ECLI:NL:RBDHA:2022:1425

Rechtbank Den Haag

Datum uitspraak
17 februari 2022
Publicatiedatum
24 februari 2022
Zaaknummer
NL21.20046
Instantie
Rechtbank Den Haag
Type
Uitspraak
Procedures
  • Eerste aanleg - enkelvoudig
Rechters
  • C. van Boven - Hartogh
Vindplaatsen
  • Rechtspraak.nl
AI samenvatting door LexboostAutomatisch gegenereerd

Afwijzing verzoek om voorlopige voorziening in asielzaak

In deze zaak heeft de voorzieningenrechter van de Rechtbank Den Haag op 17 februari 2022 uitspraak gedaan over een verzoek om een voorlopige voorziening in het kader van een asielaanvraag.
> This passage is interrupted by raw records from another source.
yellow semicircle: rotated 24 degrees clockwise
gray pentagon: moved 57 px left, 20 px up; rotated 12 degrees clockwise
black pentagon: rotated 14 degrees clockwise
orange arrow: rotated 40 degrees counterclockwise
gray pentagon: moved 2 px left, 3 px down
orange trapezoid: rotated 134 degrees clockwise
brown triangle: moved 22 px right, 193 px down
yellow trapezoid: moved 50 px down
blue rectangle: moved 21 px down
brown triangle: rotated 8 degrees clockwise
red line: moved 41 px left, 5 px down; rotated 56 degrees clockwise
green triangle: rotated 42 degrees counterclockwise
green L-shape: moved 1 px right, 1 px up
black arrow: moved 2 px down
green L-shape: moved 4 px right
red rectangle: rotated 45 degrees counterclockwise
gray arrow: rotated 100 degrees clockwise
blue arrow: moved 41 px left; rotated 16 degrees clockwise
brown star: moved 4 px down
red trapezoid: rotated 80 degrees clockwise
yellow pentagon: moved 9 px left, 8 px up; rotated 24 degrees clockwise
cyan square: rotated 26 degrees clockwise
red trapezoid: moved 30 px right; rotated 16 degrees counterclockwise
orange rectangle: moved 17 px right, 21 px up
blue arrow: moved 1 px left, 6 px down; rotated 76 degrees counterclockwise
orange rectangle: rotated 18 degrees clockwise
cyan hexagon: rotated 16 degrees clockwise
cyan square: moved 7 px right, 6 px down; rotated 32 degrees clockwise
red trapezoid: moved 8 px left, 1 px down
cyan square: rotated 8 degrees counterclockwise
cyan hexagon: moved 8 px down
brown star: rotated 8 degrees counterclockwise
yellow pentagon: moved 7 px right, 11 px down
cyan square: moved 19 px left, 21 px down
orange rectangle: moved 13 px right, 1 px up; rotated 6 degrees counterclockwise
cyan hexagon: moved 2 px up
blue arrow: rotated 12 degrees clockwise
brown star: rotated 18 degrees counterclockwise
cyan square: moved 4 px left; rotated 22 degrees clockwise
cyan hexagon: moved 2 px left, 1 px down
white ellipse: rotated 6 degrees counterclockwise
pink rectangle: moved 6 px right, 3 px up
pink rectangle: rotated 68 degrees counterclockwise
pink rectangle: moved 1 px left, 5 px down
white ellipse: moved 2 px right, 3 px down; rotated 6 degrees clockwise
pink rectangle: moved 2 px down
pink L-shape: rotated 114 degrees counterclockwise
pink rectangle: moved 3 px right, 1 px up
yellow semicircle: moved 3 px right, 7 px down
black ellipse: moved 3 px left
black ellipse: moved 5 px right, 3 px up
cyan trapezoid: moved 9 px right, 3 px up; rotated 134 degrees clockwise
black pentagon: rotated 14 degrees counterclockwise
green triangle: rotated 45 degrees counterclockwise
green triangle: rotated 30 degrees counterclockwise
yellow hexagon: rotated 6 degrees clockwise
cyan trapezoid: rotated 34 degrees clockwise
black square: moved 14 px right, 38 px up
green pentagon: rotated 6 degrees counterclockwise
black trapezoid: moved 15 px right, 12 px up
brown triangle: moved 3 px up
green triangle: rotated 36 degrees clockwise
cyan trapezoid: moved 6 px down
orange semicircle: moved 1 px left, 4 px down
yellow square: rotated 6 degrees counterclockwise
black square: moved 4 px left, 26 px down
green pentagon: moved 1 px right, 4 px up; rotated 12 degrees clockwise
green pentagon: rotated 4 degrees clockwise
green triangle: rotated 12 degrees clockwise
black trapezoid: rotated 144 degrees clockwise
De verzoeker, vertegenwoordigd door zijn gemachtigde mr. J.W.F. Noot, had tegen een besluit van de staatssecretaris van Justitie en Veiligheid beroep ingesteld, waarbij zijn asielaanvraag op 16 december 2021 was afgewezen als kennelijk ongegrond. De verzoeker vroeg de voorzieningenrechter om een voorlopige voorziening te treffen, maar op de zitting op 17 februari 2022 zijn beide partijen niet verschenen. De voorzieningenrechter heeft het verzoek om een voorlopige voorziening behandeld in samenhang met een andere zaak (NL21.20045) en heeft na de behandeling onmiddellijk uitspraak gedaan.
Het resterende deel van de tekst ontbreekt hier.